I due mantovani, tra i sette arrestati nell’ambito dell’inchiesta Free Fuel (tradotto: carburante gratuito) condotta dalla Guardia di finanza sotto il coordinamento della Procura di Brescia e della Procura nazionale antimafia, sono stati interrogati ieri mattina in carcere dal giudice per le indagini preliminari Carlo Bianchetti, lo stesso che ha firmato l’ordinanza e ha dato il via al blitz di mercoledì mattina.

Nulla è filtrato, al momento, sul contenuto del colloquio tra il magistrato e i due broker del petrolio: il ragioniere di Gonzaga Paolo Pavesi, 55 anni, un passato da manager delle vendite per società di commercio carburanti e l’ingegnere Amedeo Arlacchi, 57 anni, di Porto Mantovano che viene invece da esperienze diverse, nel settore della vendita di progetti fotovoltaici.

Se lo scopo di quella che la Procura considera un’associazione per delinquere era di evadere centinaia di migliaia di euro di Iva sul carburante e mettere in commercio benzina e gasolio a prezzi stracciati, i due broker mantovani – che agivano per conto della Alex Petroli di San Giorgio a Cremano (Napoli) di Alessio De Matteo, anche lui arrestato – sarebbero immersi in questo petrolio sporco fino alla cintola.

Non sarebbero loro gli ideatori del sistema, così come non avrebbero tenuto in mano le leve dell’organizzazione.

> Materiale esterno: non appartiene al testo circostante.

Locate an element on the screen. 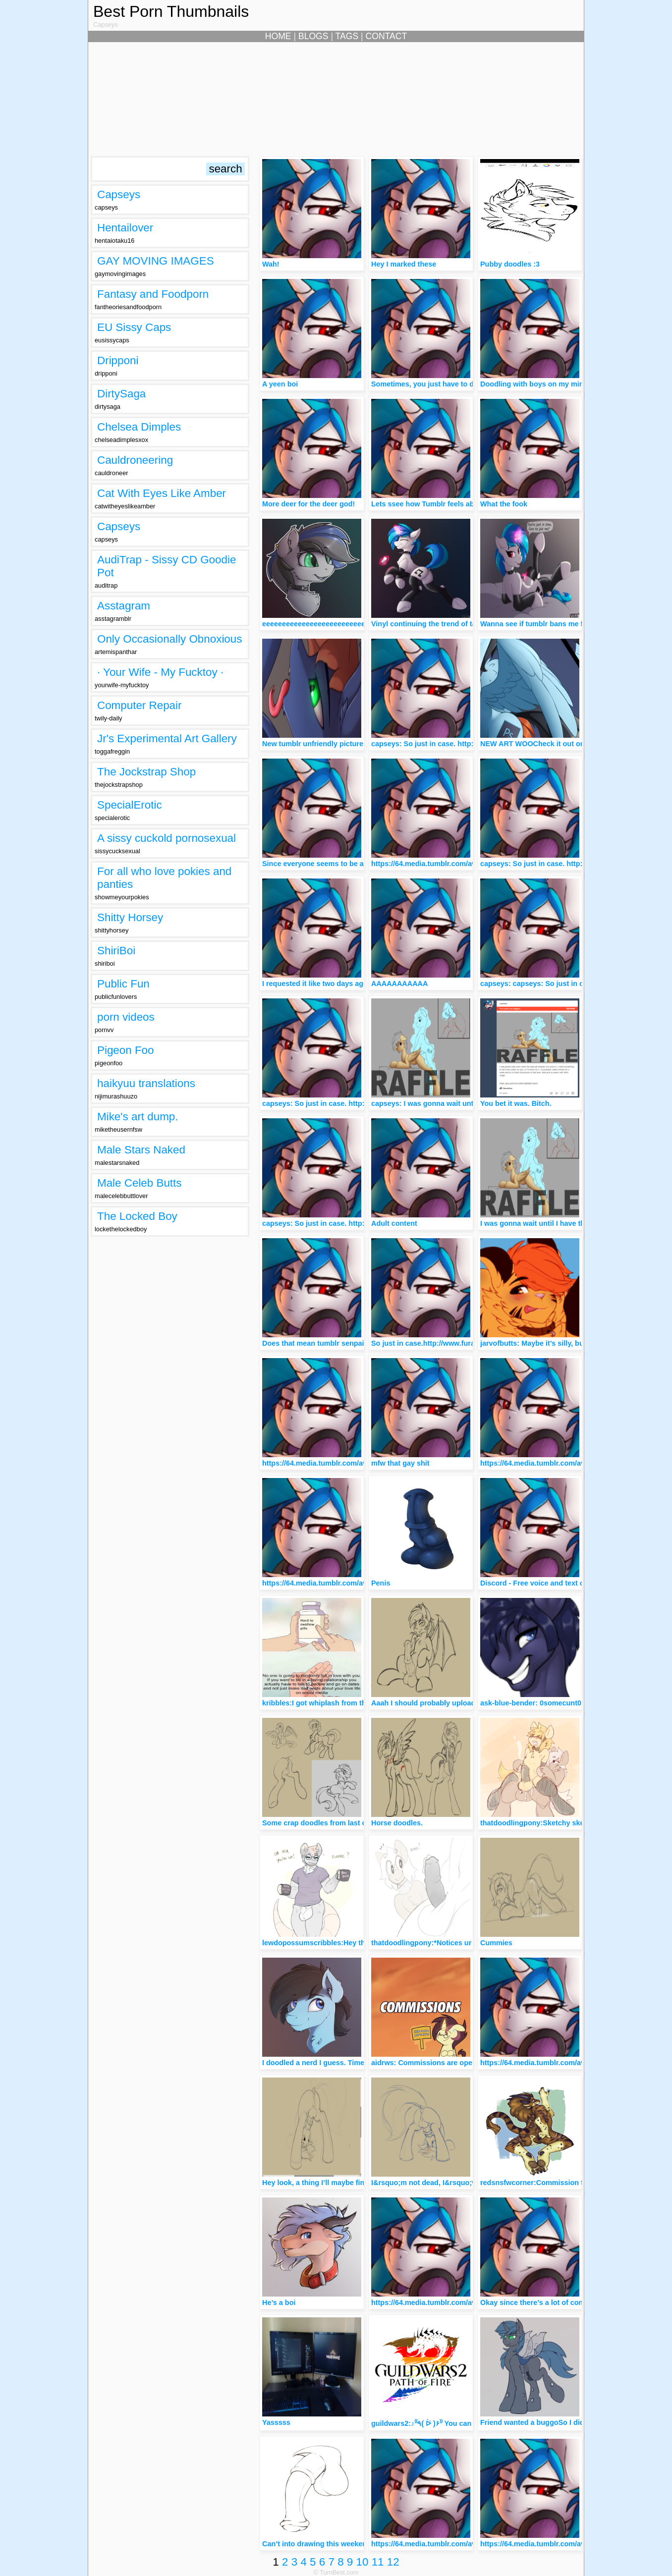 The height and width of the screenshot is (2576, 672). Male Stars Naked is located at coordinates (141, 1150).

Ma, sempre secondo i magistrati che hanno condotto l’inchiesta, avrebbero coadiuvato gli amministratori della Alex Petroli tenendo i contatti con i compratori del carburante.

L’inchiesta della Finanza, che ha preso il via nel novembre 2016, avrebbe esordito proprio con le indagini sulle comunicazioni telefoniche e via computer dei due broker mantovani. Fino a scoprire – nel maggio dello scorso anno sono state eseguite le prime perquisizioni – una maxi frode fiscale su un volume di affari da 65 milioni di euro.

Il meccanismo era quello classico della frode carosello, allo scopo di far rientrare l’Iva con operazioni fittizie e l’utilizzo di società di comodo. La truffa, relativa al commercio di 16 milioni di litri di carburante, avrebbe anche un versante legato al crimine organizzato. Tra i documenti sequestrati anche un pizzino, un foglietto contabile privato, con indicata la voce "camorra", destinazione di parte dei proventi.